Orion: Characterizing and Programming Apple's Neural Engine for LLM Training and Inference

Over two billion Apple devices ship with a Neural Processing Unit (NPU) - the Apple Neural Engine (ANE) - yet this accelerator remains largely unused for large language model workloads. CoreML, Apple's public ML framework, imposes opaque abstractions that prevent direct ANE programming and do not support on-device training. We present Orion, to our knowledge the first open end-to-end system that combines direct ANE execution, a compiler pipeline, and stable multi-step training with checkpoint resume in a single native runtime, bypassing CoreML entirely via Apple's private _ANEClient and _ANECompiler APIs. Building on prior characterization work by maderix, we extend public knowledge of ANE constraints to a catalog of 20 restrictions on MIL IR programs, memory layout, compilation limits, and numerical behavior, including 14 previously undocumented constraints discovered during Orion development. Orion includes a compiler that lowers a graph IR through five optimization passes to ANE-native MIL and a runtime that manages IOSurface-backed zero-copy tensor I/O, program caching, and delta compilation for weight updates. Because the ANE bakes weights at compile time, naive training normally requires full recompilation per step (~4.2 s). We show that compiled programs can instead be updated by unloading, patching weight files, and reloading, bypassing ANECCompile() and reducing recompilation from 4,200 ms to 494 ms per step (8.5x), yielding a 3.8x training speedup. On an M4 Max, Orion achieves 170+ tokens/s for GPT-2 124M inference and demonstrates stable training of a 110M-parameter transformer on TinyStories for 1,000 steps in 22 minutes with zero NaN occurrences. We also present LoRA adapter-as-input, enabling hot-swap of adapters via IOSurface inputs without recompilation.

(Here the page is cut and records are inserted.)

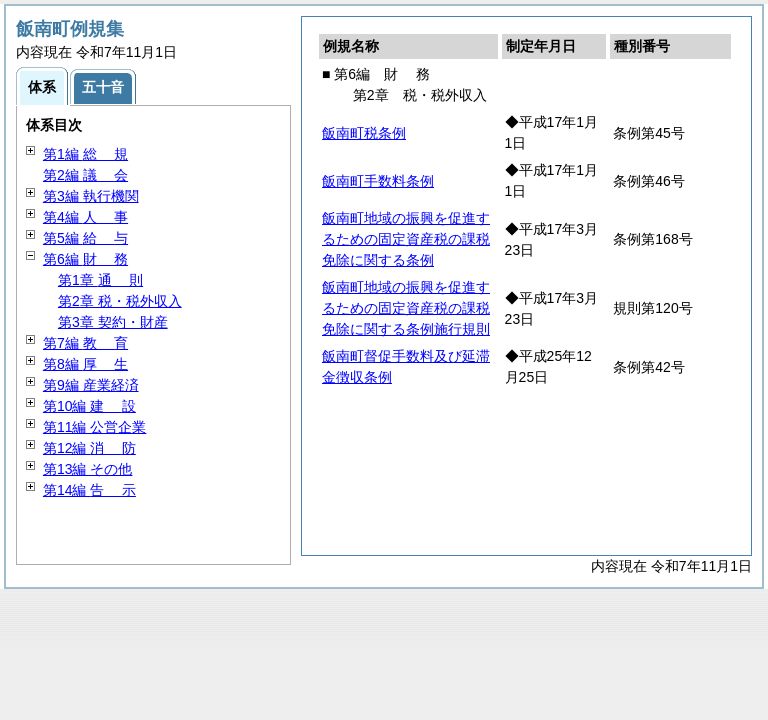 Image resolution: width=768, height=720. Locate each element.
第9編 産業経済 (91, 385)
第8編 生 (85, 364)
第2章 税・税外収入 (120, 301)
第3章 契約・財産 (113, 322)
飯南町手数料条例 (378, 181)
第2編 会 (85, 175)
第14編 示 (89, 490)
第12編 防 (89, 448)
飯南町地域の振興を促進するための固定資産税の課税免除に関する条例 (406, 239)
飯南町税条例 (364, 133)
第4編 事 (85, 217)
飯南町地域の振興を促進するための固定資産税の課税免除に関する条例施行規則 (406, 308)
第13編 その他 (87, 469)
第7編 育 (85, 343)
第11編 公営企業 (94, 427)
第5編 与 (85, 238)
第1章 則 (100, 280)
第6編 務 (85, 259)
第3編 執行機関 (91, 196)
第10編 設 (89, 406)
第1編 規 (85, 154) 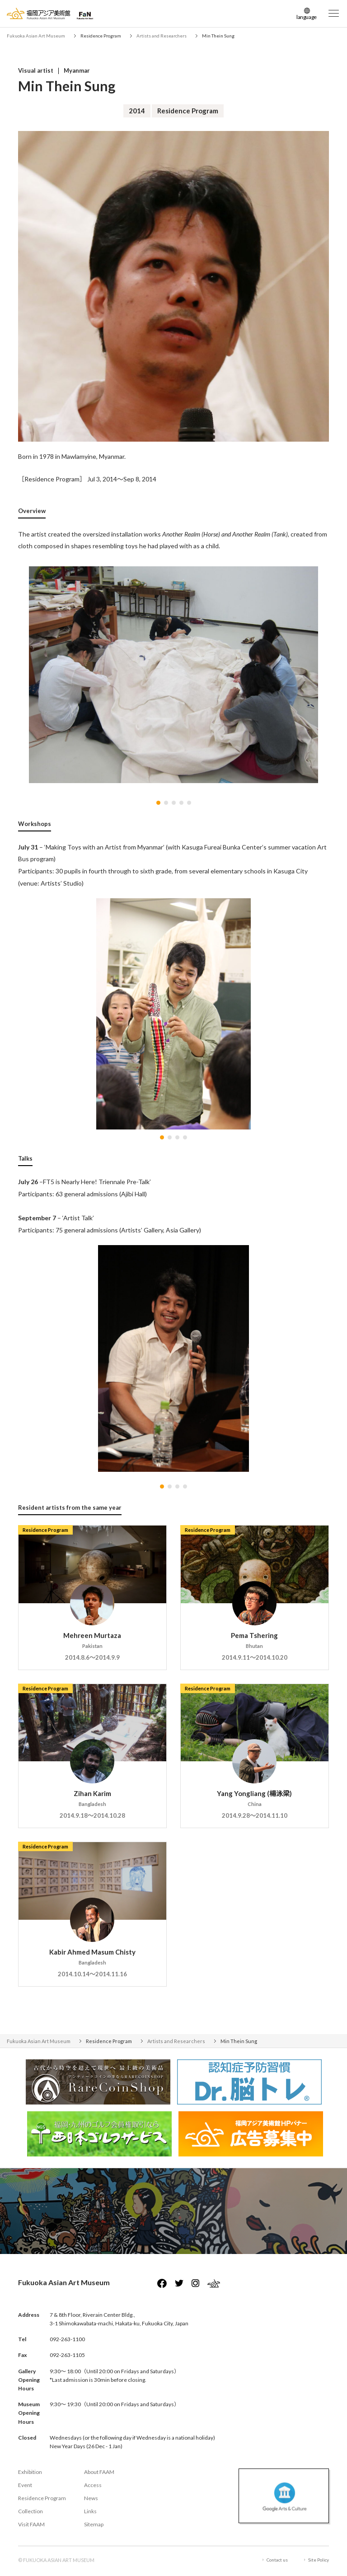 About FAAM (99, 2472)
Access (93, 2485)
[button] (158, 803)
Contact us (277, 2559)
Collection (30, 2511)
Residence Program (42, 2498)
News (91, 2498)
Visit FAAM (31, 2524)
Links (90, 2511)
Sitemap (93, 2524)
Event (25, 2485)
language (306, 17)
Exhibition (30, 2472)
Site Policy (318, 2559) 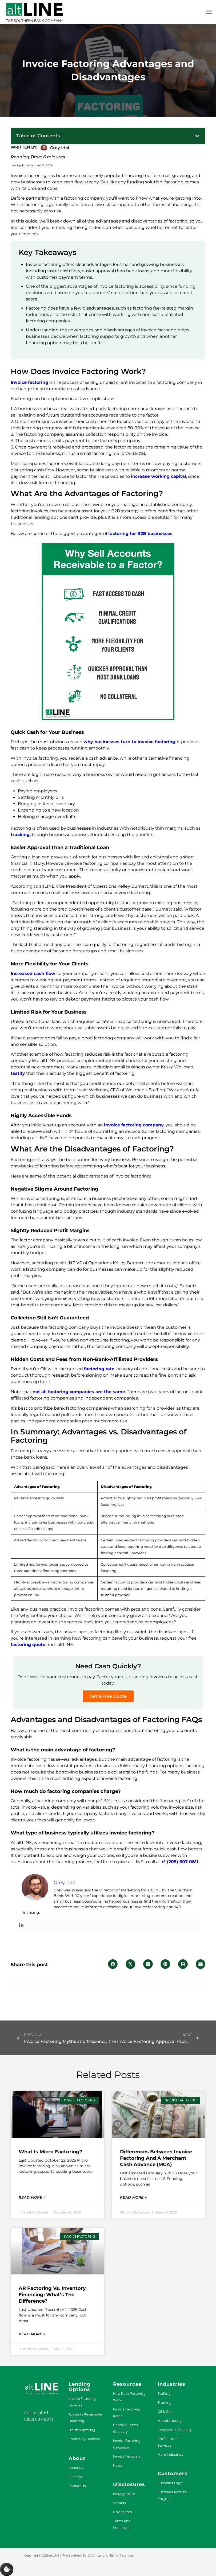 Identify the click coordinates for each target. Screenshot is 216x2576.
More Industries (170, 2454)
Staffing (164, 2393)
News (117, 2465)
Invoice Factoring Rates (126, 2412)
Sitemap (75, 2476)
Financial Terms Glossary (125, 2428)
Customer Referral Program (172, 2495)
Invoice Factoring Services (82, 2402)
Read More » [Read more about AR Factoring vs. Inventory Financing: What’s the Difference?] (32, 2334)
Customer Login (170, 2482)
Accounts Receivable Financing (85, 2417)
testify (18, 1073)
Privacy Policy (124, 2493)
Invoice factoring (29, 382)
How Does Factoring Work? (129, 2396)
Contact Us (77, 2485)
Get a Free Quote (108, 1696)
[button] (197, 136)
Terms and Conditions (121, 2524)
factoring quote (28, 1644)
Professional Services (168, 2442)
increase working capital (158, 476)
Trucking (164, 2402)
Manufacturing (169, 2420)
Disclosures (122, 2511)
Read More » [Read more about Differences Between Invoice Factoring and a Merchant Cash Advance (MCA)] (133, 2197)
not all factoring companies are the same (79, 1391)
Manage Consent (7, 2569)
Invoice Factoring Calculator (126, 2444)
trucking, (21, 834)
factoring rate (99, 1368)
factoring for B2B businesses (140, 533)
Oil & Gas (165, 2411)
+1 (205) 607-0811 (179, 1861)
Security (119, 2502)
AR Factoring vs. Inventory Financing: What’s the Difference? (52, 2294)
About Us (76, 2467)
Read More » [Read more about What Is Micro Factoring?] (32, 2197)
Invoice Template (127, 2456)
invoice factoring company (134, 1124)
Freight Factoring (82, 2429)
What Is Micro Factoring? (50, 2152)
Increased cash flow (33, 973)
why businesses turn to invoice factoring (129, 741)
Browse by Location (84, 2439)
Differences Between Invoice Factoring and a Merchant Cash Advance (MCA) (156, 2158)
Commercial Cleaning (174, 2429) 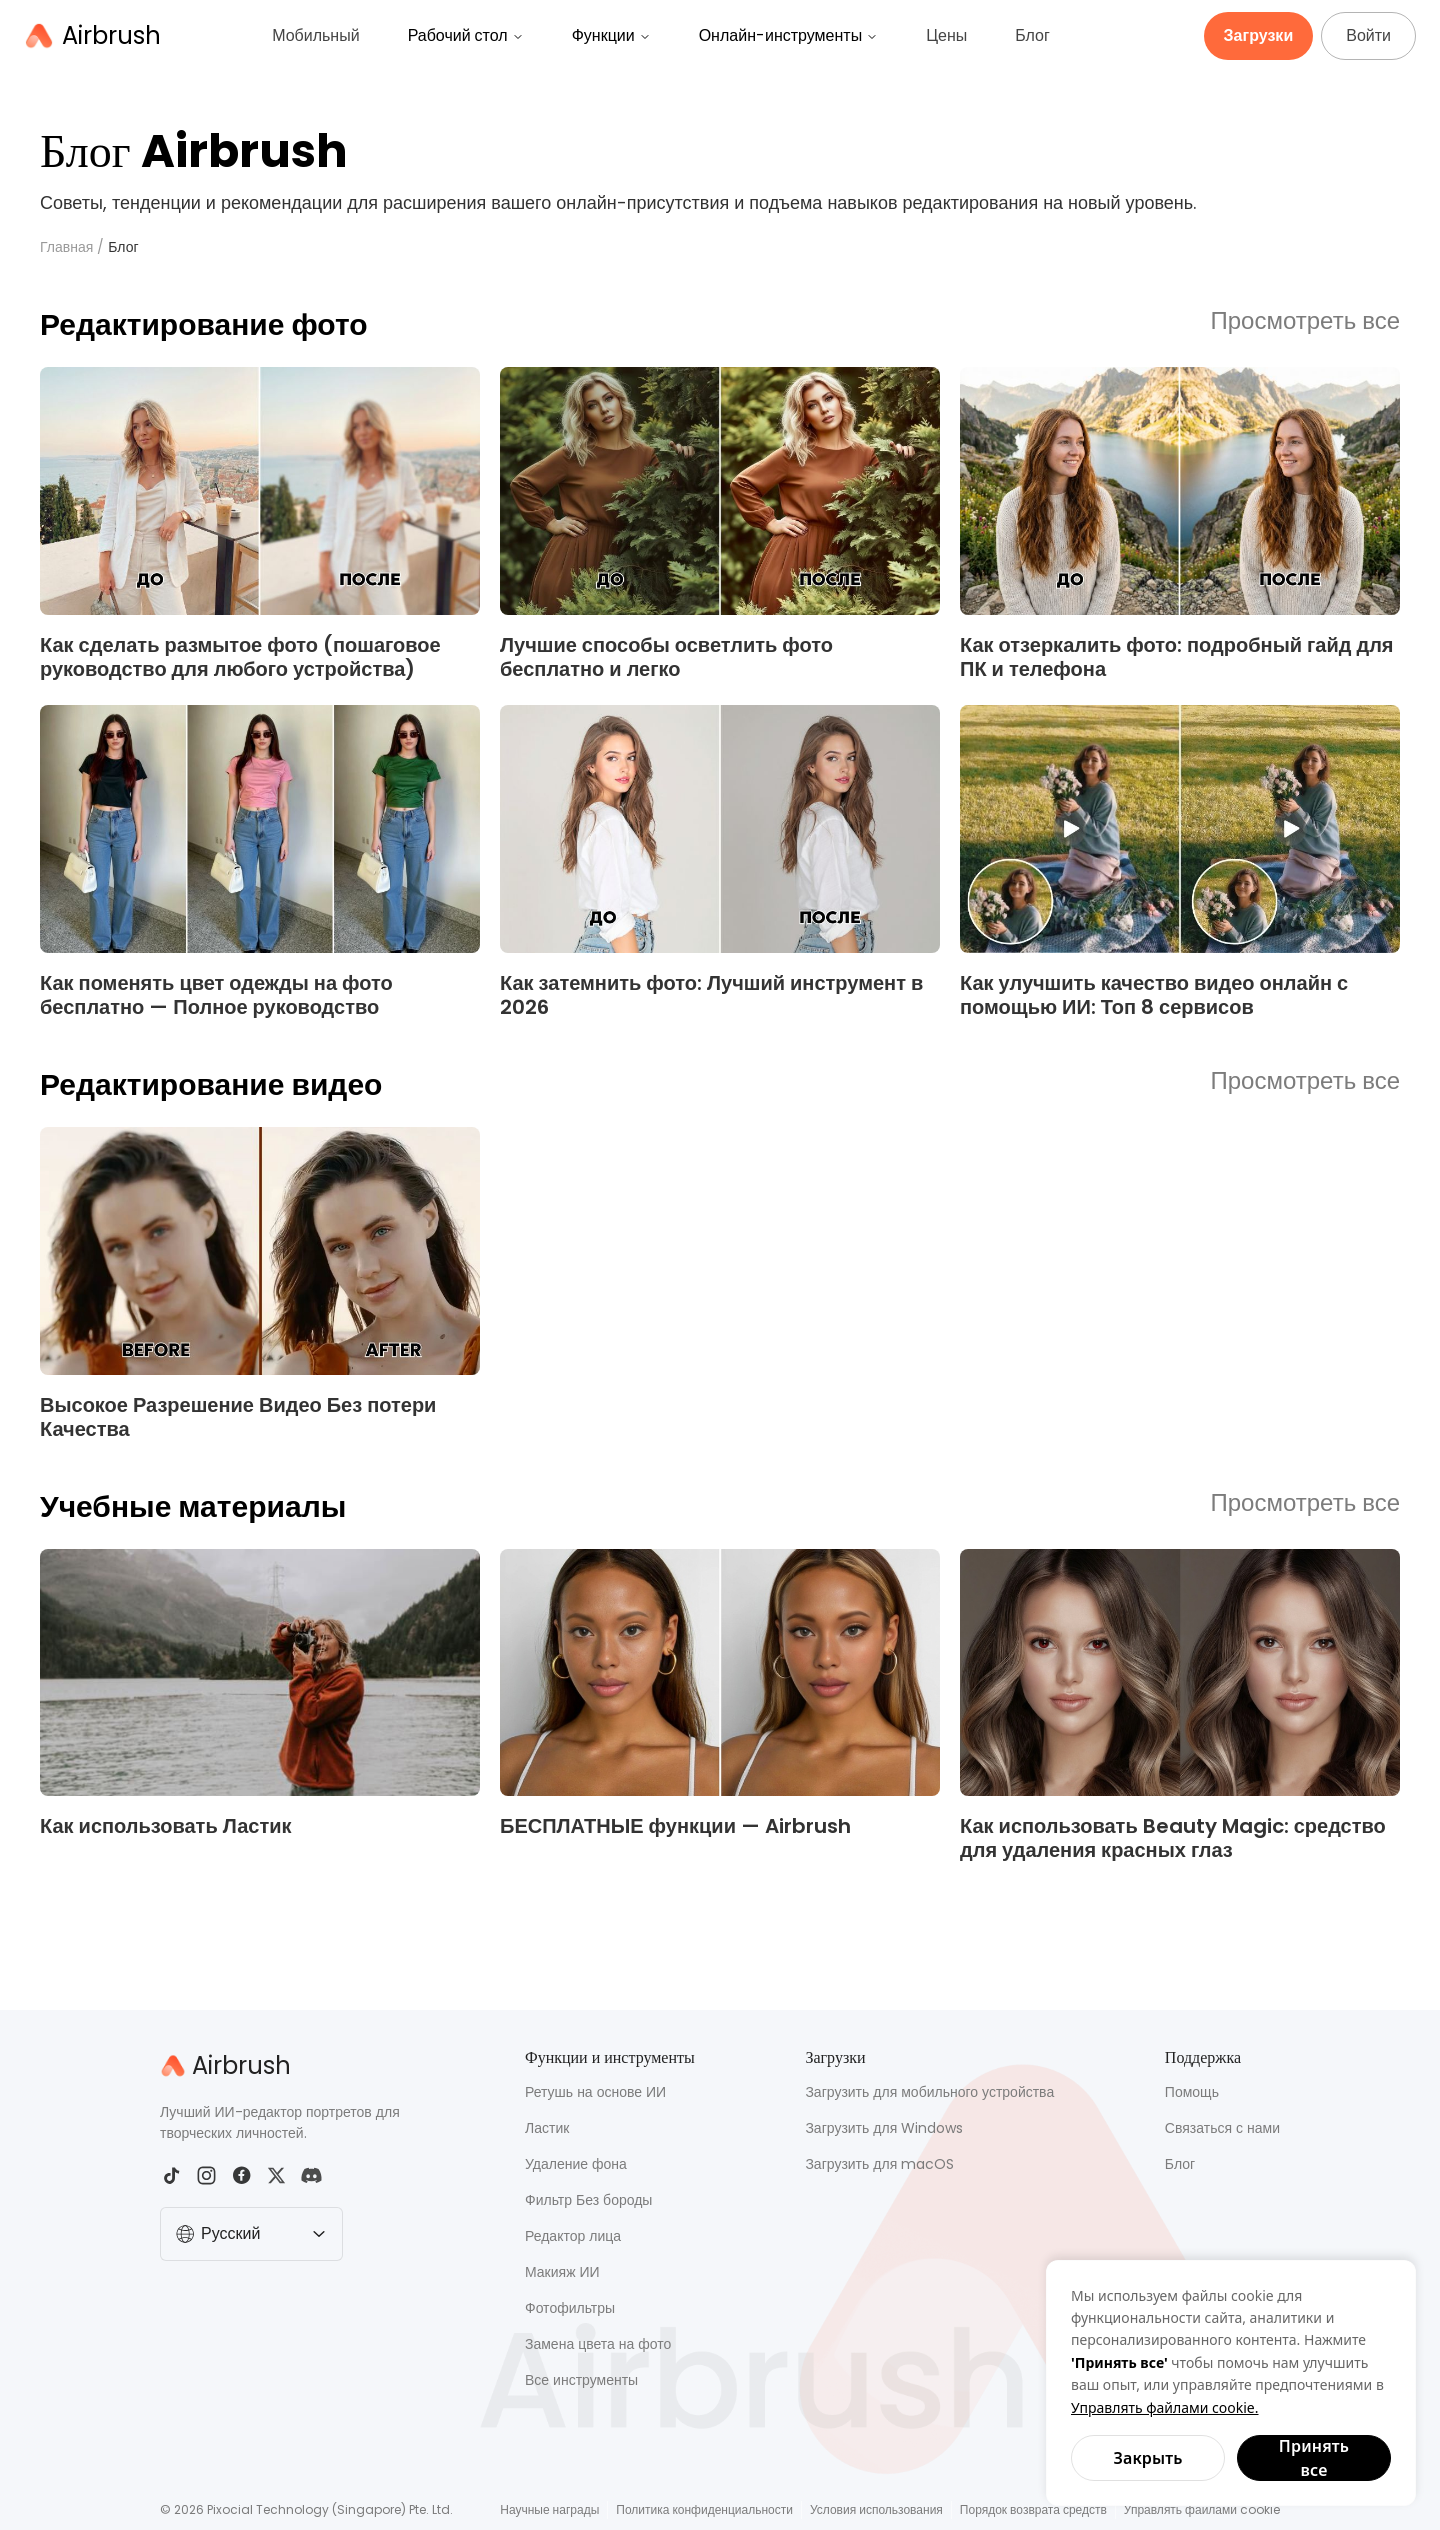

翻译：超过二十亿台苹果设备搭载了神经处理单元（NPU）——即苹果神经引擎（ANE），然而该加速器在大语言模型工作负载中仍基本处于未利用状态。苹果的公开机器学习框架CoreML采用了不透明的抽象层，既阻碍了直接对ANE进行编程，也不支持设备端训练。本文提出Orion系统，据我们所知，这是首个开源的端到端系统，它集成了直接ANE执行、编译器流水线以及支持检查点恢复的稳定多步训练功能于单一原生运行时中，通过苹果私有接口_ANEClient与_ANECompiler API完全绕过了CoreML。基于maderix先前的特性分析工作，我们将ANE约束的公开知识扩展至包含20项限制的清单，涵盖MIL中间表示程序、内存布局、编译限制及数值行为等方面，其中包含在Orion开发过程中发现的14项先前未记录的约束。Orion包含一个编译器，其通过五层优化将图中间表示下译为ANE原生的MIL代码；以及一个运行时，负责管理基于IOSurface的零拷贝张量输入输出、程序缓存和面向权重更新的增量编译。由于ANE在编译时固化权重，朴素的训练方法通常需要每步进行完整重编译（约4.2秒）。我们证明，编译后的程序可通过卸载、修补权重文件并重新加载的方式进行更新，从而绕过ANECCompile()调用，将每步重编译时间从4,200毫秒降至494毫秒（提升8.5倍），最终实现3.8倍的训练加速。在M4 Max芯片上，Orion实现了GPT-2 124M模型超过170词元/秒的推理速度，并在TinyStories数据集上对1.1亿参数Transformer进行了1,000步稳定训练（耗时22分钟且未出现任何NaN异常）。我们还提出了“输入式LoRA适配器”方案，可通过IOSurface输入实现适配器的热切换而无需重新编译。